Aux premiers actes des Gilets jaunes, la ville de Bordeaux avait été le théâtre d’une mobilisation inédite, au moment où le mouvement était à son apogée. Les premières semaines de décembre avaient fait de Bordeaux, que l’on appelait autrefois La Belle Endormie l’un des principaux foyers des Gilets jaunes en province, où la répression, commanditée à l’époque par le préfet Didier Lallement, avait été d’une violence particulièrement acharnée. S’il fallait tous les nommer, on en oublierait sûrement : parmi les victimes de violences policières à Bordeaux, il y avait Olivier, qui était tombé dans le coma suite à un tir de LBD dans la tête, Antoine qui a perdu une main le 8 décembre 2018 à cause d’une grenade GLI-F4 ou encore Jim qui a perdu un oeil, suite à un tir de LBD. La “stratégie de mobilité, de réactivité, de contact, d’interpellations” qu’évoque Castaner pour glorifier, lors de sa nomination, le nouveau préfet parisien, est précisément celle qu’il a utilisée à Bordeaux pour réprimer le mouvement des Gilets jaunes : interpellations et charges systématiques, usage massif des gaz et des LBD ainsi que des grenades GLI F4. Cette violence qu’ont subie de nombreux manifestants qui se sont retrouvés marqués à vie, c’est celle de la police, du préfet qui lui donne les ordres, et par dessus tout, de Castaner et de l’ensemble de l’exécutif. Lallement le synthétise d’ailleurs très clairement, lorsqu’il répond, au lendemain de l’acte 53, à une interview déclarant que les Gilets jaunes et lui ne se trouvaient pas « pas dans le même camp ».
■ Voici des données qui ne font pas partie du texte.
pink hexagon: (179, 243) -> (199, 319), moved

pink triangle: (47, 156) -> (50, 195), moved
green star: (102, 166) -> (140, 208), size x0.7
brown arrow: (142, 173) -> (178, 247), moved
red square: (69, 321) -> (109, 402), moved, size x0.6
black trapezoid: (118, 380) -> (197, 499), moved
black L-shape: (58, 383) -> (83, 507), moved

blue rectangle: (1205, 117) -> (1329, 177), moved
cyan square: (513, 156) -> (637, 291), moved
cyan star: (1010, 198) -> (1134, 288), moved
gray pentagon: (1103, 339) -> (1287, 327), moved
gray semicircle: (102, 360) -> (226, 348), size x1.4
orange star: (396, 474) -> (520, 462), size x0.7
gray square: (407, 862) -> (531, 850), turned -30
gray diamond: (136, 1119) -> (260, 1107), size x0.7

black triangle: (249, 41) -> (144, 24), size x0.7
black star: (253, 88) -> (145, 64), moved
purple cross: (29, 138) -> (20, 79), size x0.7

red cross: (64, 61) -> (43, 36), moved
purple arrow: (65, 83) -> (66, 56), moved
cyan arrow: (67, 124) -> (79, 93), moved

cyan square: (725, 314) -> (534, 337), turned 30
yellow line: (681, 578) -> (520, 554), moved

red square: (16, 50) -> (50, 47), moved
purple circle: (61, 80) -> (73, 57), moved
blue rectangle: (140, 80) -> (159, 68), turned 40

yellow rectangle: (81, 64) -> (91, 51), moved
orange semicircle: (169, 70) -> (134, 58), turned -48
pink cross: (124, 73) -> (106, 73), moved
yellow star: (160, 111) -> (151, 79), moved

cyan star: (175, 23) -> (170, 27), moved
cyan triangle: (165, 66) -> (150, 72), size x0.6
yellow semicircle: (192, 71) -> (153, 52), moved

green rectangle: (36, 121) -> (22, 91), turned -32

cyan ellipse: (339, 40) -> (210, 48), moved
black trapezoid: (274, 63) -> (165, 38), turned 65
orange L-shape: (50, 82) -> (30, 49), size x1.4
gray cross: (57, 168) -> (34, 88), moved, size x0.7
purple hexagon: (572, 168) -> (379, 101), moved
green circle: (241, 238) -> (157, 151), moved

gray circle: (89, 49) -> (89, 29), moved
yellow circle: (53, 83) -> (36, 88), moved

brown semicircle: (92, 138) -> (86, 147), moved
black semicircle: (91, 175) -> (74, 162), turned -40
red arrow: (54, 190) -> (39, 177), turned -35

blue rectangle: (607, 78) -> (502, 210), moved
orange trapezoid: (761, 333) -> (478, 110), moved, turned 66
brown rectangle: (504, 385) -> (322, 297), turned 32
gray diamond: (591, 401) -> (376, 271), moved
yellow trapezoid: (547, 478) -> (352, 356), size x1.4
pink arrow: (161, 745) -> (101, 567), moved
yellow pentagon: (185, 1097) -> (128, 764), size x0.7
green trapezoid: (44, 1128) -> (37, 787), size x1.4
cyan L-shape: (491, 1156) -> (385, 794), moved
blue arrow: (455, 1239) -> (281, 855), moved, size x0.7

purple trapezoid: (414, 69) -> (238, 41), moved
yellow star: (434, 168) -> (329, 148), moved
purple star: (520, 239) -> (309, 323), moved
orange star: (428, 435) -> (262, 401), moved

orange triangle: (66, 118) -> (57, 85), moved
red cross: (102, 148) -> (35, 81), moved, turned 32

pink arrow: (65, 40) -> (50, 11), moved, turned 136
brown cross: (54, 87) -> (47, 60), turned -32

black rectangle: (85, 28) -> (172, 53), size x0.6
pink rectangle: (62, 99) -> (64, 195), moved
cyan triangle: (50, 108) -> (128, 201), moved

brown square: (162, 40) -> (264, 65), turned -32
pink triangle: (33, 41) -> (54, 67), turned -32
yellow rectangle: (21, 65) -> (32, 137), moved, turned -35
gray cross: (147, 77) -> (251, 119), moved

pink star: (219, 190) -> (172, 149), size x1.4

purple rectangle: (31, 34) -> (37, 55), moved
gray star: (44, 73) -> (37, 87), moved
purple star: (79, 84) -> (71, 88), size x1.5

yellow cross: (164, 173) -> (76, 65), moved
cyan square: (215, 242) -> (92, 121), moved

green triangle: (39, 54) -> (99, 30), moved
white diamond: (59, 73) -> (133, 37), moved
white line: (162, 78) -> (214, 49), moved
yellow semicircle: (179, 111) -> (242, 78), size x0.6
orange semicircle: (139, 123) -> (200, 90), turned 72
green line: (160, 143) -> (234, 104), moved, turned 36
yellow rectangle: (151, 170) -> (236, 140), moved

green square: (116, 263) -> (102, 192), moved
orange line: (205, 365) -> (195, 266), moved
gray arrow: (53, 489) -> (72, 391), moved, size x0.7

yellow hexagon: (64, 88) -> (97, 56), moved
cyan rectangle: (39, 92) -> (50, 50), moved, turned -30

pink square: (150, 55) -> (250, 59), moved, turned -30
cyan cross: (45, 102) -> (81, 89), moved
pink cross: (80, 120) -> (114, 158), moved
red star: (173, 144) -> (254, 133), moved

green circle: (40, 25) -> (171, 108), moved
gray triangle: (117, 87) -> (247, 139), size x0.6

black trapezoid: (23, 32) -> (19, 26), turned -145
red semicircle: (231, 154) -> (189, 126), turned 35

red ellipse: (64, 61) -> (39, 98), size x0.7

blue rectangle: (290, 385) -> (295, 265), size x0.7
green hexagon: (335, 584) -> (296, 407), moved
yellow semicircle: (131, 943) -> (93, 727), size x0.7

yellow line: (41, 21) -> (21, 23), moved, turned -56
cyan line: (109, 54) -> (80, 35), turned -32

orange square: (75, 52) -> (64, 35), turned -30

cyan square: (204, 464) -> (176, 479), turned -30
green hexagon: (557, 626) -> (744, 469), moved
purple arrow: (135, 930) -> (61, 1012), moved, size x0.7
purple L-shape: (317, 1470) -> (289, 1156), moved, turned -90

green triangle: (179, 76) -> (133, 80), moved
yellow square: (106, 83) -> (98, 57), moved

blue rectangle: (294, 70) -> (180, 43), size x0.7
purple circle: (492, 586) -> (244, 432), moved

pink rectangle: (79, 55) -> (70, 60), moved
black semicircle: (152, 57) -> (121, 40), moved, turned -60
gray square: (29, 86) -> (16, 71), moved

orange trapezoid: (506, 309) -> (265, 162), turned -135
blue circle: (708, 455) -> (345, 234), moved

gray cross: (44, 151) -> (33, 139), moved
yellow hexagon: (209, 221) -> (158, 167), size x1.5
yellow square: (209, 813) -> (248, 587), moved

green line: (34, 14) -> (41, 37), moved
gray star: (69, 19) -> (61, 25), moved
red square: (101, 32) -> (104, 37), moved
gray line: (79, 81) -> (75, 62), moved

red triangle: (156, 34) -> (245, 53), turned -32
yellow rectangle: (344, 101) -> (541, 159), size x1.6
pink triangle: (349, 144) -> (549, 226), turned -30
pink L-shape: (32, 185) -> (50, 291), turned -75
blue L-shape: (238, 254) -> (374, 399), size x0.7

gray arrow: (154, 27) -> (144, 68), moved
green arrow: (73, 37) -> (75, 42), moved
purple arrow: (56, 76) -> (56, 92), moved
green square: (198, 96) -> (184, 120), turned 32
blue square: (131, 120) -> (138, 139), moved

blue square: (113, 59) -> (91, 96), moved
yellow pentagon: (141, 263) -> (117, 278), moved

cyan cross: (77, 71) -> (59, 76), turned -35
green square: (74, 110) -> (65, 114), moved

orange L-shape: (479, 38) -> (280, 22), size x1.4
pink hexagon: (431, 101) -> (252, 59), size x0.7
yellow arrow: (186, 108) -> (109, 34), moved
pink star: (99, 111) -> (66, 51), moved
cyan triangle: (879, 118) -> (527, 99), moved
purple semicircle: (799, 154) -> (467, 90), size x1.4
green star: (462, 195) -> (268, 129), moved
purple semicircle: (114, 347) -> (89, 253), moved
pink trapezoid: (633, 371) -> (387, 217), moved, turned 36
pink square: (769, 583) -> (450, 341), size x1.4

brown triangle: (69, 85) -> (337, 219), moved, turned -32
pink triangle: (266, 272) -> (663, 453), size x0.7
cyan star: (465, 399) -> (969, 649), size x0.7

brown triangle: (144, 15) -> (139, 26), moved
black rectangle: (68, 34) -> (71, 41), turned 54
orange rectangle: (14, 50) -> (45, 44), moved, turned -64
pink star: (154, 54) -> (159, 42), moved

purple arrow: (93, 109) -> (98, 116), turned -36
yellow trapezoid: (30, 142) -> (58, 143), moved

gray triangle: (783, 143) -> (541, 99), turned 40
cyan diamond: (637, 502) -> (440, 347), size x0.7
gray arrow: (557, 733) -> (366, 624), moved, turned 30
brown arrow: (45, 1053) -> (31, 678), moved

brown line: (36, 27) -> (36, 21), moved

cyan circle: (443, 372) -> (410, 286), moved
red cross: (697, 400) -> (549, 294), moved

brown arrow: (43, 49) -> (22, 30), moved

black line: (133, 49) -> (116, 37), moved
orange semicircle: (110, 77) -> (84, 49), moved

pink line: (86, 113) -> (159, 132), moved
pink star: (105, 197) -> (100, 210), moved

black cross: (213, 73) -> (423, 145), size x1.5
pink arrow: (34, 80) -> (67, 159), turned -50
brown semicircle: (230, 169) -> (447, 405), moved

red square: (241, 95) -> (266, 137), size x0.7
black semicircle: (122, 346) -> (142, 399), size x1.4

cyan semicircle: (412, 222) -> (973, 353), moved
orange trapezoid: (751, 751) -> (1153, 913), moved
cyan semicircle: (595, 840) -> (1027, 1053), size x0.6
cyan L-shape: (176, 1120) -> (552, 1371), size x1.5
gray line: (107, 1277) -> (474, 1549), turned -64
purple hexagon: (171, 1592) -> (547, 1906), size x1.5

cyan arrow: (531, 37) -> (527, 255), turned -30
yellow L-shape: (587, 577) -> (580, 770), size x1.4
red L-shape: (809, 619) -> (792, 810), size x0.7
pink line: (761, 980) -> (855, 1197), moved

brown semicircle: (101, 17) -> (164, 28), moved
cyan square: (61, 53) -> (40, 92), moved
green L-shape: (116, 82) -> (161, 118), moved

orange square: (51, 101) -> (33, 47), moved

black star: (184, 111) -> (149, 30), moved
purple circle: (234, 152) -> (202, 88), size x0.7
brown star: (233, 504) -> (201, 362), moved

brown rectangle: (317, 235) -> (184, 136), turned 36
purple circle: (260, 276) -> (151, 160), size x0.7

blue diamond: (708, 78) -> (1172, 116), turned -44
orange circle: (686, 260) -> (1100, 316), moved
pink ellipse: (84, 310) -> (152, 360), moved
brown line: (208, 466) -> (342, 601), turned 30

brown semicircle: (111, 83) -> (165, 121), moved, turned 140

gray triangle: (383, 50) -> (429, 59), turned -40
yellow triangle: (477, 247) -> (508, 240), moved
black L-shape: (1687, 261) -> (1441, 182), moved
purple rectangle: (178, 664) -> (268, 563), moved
Et si les violences de ce 7 mars ont fait le tour des réseaux sociaux, causant encore plus de brèches à l’intérieur du navire de la macronie, celles-ci rappellent, après celles des Gilets jaunes à Bordeaux, celles du 8 mars précédent dans la ville où il exerçait encore, alors que plusieurs militantes avaient été interpellées, lors de la manifestation non-mixte nocturne, durement réprimée avec gaz, matraquages et interpellations, donnant lieu à quatre garde-à-vue alors que la manifestation prenait fin.

Ainsi, derrière le vernis progressiste qui repose sur les discours de Macron et Marlène Schiappa secrétaire d’État de l’égalité hommes-femmes, en ce qui concernent les violences de genre, se dévoile de manière explicite la teneur fragile de leur discours peint en féministe. Alors que le chef de l’État faisait des femmes la grande cause de son quinquennat, et que pour le gouvernement, les femmes étaient les “grandes gagnantes” de la réforme des retraites, celle-ci les précarise encore plus tout comme la ribambelle de contre-réformes qui n’appliquent que l’austérité, et les femmes quand elles se lèvent le 8 mars sont matraquées et interpellées violemment, comme ce fut le cas avec les Gilets jaunes. Dans un contexte où le gouvernement macronien est de plus en plus affaibli et abîmé par les diverses séquences de lutte des classes qui se sont ouvertes en France, avec les Gilets jaunes, le mouvement contre la réforme des retraites, et qu’il développe de plus en plus son caractère bonapartiste à coups de matraques et 49.3, il va falloir préparer la prochaine séquence qui s’ouvre contre ses mesures de plus en plus répressives, contre Macron et son monde qui derrière un discours repeint en violet, se moque bien des violences que subissent les femmes.